Stanislaus's last thought before he fell asleep that night was the look on Charlie Quinn's face as he'd chastised him. The young man had seemed genuinely distraught.

People are cheering for me and shaking my hand. Benedict looked so strong and unyielding up there on stage, laying down the law, but I knew the people were with me. There's a huge
banner draped from the ceiling, and yes, it's green when it should be red, but it is a tribute to
me
. He looked around the packed hall, five hundred people here at least, and saw sheep in need of a shepherd. I saw comrades in need of example. The young priest with the blond hair has to drag the old bastard off the stage and out the door after the musicians and the dancing start up again. Some ruddy-faced fellow thrusts a bottle into my hand just as Benedict is passing me at the door, and I take a drink, assuming the clear liquid inside is water. Come to think of it, a stupid assumption. It tastes of nothing but pain, and my face screws up as the poteen goes down. The young priest steers Benedict to the door and he's gone before I get my breath back. I feel like I've been punched in the windpipe at the very moment I should be enjoying my victory, Benedict's defeat. He was so very white-looking! So beaten-looking. Like a prize-fighter being helped from the ring after being knocked out. I remember a couple of years ago how the audience in the Volta Picture Palace tore the place apart with excitement after the newsreel showed Jack Johnson getting his comeuppance. As they all line up to talk to me, to shake my hand, to pay tribute, I feel how Jess Willard must have felt after he knocked the big nigger out. Champion of the bloody world.

I know a lot of faces but I'm struggling with names. ‘Stay close to me and drop people's names into conversation in case I forget,' I say quietly into Charlie's ear. ‘Try and not make it too obvious.'

‘Hello, Colm, how are all the McDermotts this evening?' says Charlie to a man of fifty who comes up to me, and a matronly woman beside him.

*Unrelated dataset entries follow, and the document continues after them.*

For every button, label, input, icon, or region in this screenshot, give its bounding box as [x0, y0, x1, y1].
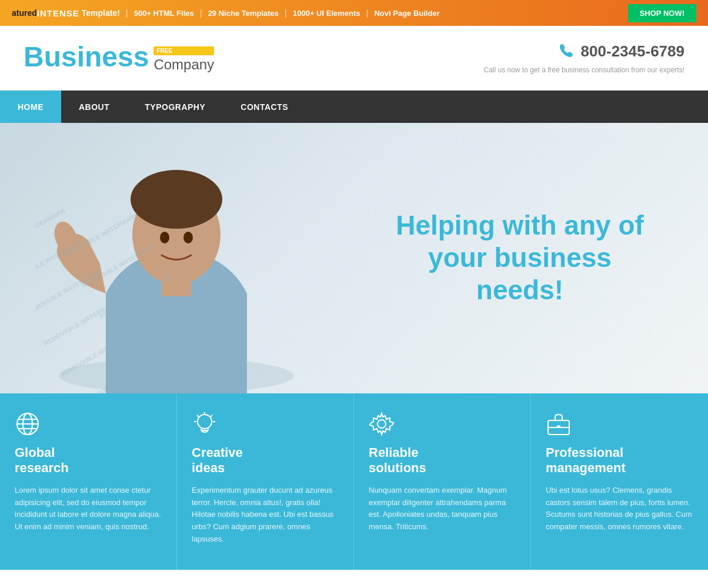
banner-html-files: 500+ HTML Files — [134, 9, 194, 18]
features-section: Global research Lorem ipsum dolor sit am… — [0, 393, 708, 570]
svg-point-6 — [183, 232, 193, 243]
feature-creative-ideas: Creative ideas Experimentum grauter ducu… — [177, 393, 354, 570]
logo: Business FREE Company — [24, 43, 214, 73]
banner-niche: 29 Niche Templates — [208, 9, 279, 18]
feature-2-text: Experimentum grauter ducunt ad azureus t… — [192, 485, 339, 546]
logo-right: FREE Company — [153, 43, 214, 73]
site-header: Business FREE Company 800-2345-6789 Call… — [0, 26, 708, 91]
svg-point-5 — [160, 232, 169, 243]
banner-text: aturedINTENSE Template! | 500+ HTML File… — [12, 8, 440, 18]
banner-novi: Novi Page Builder — [374, 9, 439, 18]
svg-line-27 — [211, 415, 212, 417]
hero-person-svg: REMOVABLE WATERMARK REMOVABLE WATERMARK … — [35, 129, 329, 393]
feature-4-text: Ubi est lotus usus? Clemens, grandis cas… — [546, 485, 693, 533]
banner-sep3: | — [285, 8, 287, 18]
feature-3-text: Nunquam convertam exemplar. Magnum exemp… — [369, 485, 516, 533]
feature-4-title: Professional management — [546, 445, 693, 476]
svg-point-2 — [131, 170, 222, 229]
logo-company-text: Company — [153, 56, 214, 73]
bulb-icon — [192, 411, 218, 437]
phone-subtitle: Call us now to get a free business consu… — [483, 64, 684, 75]
nav-typography[interactable]: TYPOGRAPHY — [127, 91, 223, 123]
hero-person-area: REMOVABLE WATERMARK REMOVABLE WATERMARK … — [35, 129, 329, 393]
gear-icon — [369, 411, 395, 437]
banner-ui: 1000+ UI Elements — [293, 9, 360, 18]
phone-icon — [559, 42, 575, 62]
svg-point-31 — [378, 420, 386, 428]
feature-reliable-solutions: Reliable solutions Nunquam convertam exe… — [354, 393, 531, 570]
banner-template: Template! — [82, 8, 120, 18]
hero-section: REMOVABLE WATERMARK REMOVABLE WATERMARK … — [0, 123, 708, 393]
banner-featured: atured — [12, 8, 37, 18]
shop-now-button[interactable]: SHOP NOW! — [628, 4, 696, 22]
briefcase-icon — [546, 411, 572, 437]
banner-sep2: | — [200, 8, 202, 18]
free-badge: FREE — [153, 46, 214, 55]
logo-business-text: Business — [24, 43, 149, 71]
nav-home[interactable]: HOME — [0, 91, 61, 123]
phone-svg-icon — [559, 42, 575, 58]
svg-line-29 — [197, 415, 199, 417]
feature-1-text: Lorem ipsum dolor sit amet conse ctetur … — [15, 485, 162, 533]
feature-3-title: Reliable solutions — [369, 445, 516, 476]
top-banner: aturedINTENSE Template! | 500+ HTML File… — [0, 0, 708, 26]
svg-point-24 — [198, 415, 212, 429]
header-contact: 800-2345-6789 Call us now to get a free … — [483, 42, 684, 75]
banner-sep4: | — [366, 8, 369, 18]
hero-text-area: Helping with any of your business needs! — [390, 209, 649, 307]
globe-icon — [15, 411, 41, 437]
nav-about[interactable]: ABOUT — [61, 91, 127, 123]
banner-intense: INTENSE — [37, 8, 79, 18]
banner-sep1: | — [126, 8, 128, 18]
nav-contacts[interactable]: CONTACTS — [223, 91, 306, 123]
phone-row: 800-2345-6789 — [483, 42, 684, 62]
main-nav: HOME ABOUT TYPOGRAPHY CONTACTS — [0, 91, 708, 123]
feature-2-title: Creative ideas — [192, 445, 339, 476]
feature-1-title: Global research — [15, 445, 162, 476]
hero-heading: Helping with any of your business needs! — [390, 209, 649, 307]
phone-number: 800-2345-6789 — [581, 42, 684, 61]
svg-text:REMOVABLE WATERMARK: REMOVABLE WATERMARK — [35, 268, 102, 316]
feature-global-research: Global research Lorem ipsum dolor sit am… — [0, 393, 177, 570]
feature-professional-management: Professional management Ubi est lotus us… — [531, 393, 708, 570]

‘Welcome home, lad, welcome home,' says Colm McDermott, shaking my hand like he's trying to wring something out of it.

I tell him it's great to see him again, and take a punt on the woman beside him. ‘And how are you, Mrs McDermott?'

‘Ah, Victor, I see you didn't lose your manners away in Dublin. But sure you know to call me Kate.' She pushes grey wisps of hair behind her ears, grabs me and kisses me on the lips. ‘God bless you, Victor Lennon, and God bless Ireland.' She's drunk, like most of the men who shake my hand and the women who slobber my cheeks and lips. Charlie keeps me right with the names. The Kellys, the McCabes, the Gambles, the Murphys, the Sweeneys, the O'Kanes, the other Murphys, the Vallelys, the Campbells. The music is loud, the dancing raucous. The place stinks of sweat and smoke and hooch with a thin sliver of Lifebuoy in the mix. Youngsters who should be in bed are still running around. Old-timers are falling asleep in corners. All in tribute to me.

‘Did they do anything like this for you when you came back from France?' I ask Charlie. He makes an effort to smile. Barely perceptibly, he shakes his head. Sean Moriarty, Turlough's brother, comes over and lifts me off my feet in a bear hug. He nearly squeezes the puff out of me. Strong as an ox, he is. They all have questions, crowding around me like I'm a famous tenor or something. What's it like being a national hero? Did they really shoot Connolly, and him strapped to a chair? Who was the best fighter? How do you say that name, Dee Valeera? And what's a Spaniard doing fighting for Ireland anyway? Sean, though, is only interested in the football.